On Sunday, Mali’s military junta said the country was pulling out of the G5 Sahel force, a multinational force in Western Africa that has been supported by the West for years.

Borrell called the decision regrettable.

He also criticized the junta for failing to distance itself from the Wagner group, Russian mercenaries that have come to the aid of Mali’s military and are being blamed for human rights violations.

Borrell said the EU still has not received guarantees by the Mali junta on non-interference by Russian mercenaries.

“On the contrary, we have seen an increasing pattern of collusion and allegations of grave human rights abuses, being investigated by the United Nations,” he added.
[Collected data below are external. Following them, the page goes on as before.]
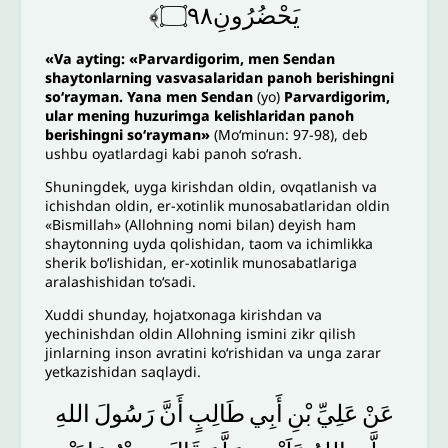
يَحْضُرُونِ۝٩٨﴾
«
Va ayting: «Parvardigorim, men Sendan
shaytonlarning vasvasalaridan panoh berishingni
so‘rayman. Yana men Sendan
(yo)
Parvardigorim,
ular mening huzurimga kelishlaridan panoh
berishingni so‘rayman»
(Mo‘minun: 97-98), deb
ushbu oyatlardagi kabi panoh so‘rash.
Shuningdek, uyga kirishdan oldin, ovqatlanish va
ichishdan oldin, er-xotinlik munosabatlaridan oldin
«Bismillah» (Allohning nomi bilan) deyish ham
shaytonning uyda qolishidan, taom va ichimlikka
sherik bo‘lishidan, er-xotinlik munosabatlariga
aralashishidan to‘sadi.
Xuddi shunday, hojatxonaga kirishdan va
yechinishdan oldin Allohning ismini zikr qilish
jinlarning inson avratini ko‘rishidan va unga zarar
yetkazishidan saqlaydi.
عَنْ
عَلِيِّ
بْنِ
أَبِي
طَالِبٍ
أَنَّ
رَسُولَ
اللهِ
‌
The G5 Sahel force, which includes troops from Niger, Chad, Burkina Faso and Mauritania, was set up in 2017 to counter jihadists who have swept across the region in recent years, killing thousands of people and forcing millions to flee their homes.

But the force has been hobbled by a lack of funding and has struggled to reduce the violence.

The withdrawal from the G5 Sahel further isolates Mali, which has also been slapped with sanctions from West Africa’s regional political bloc, hitting jobs and industry in the impoverished country.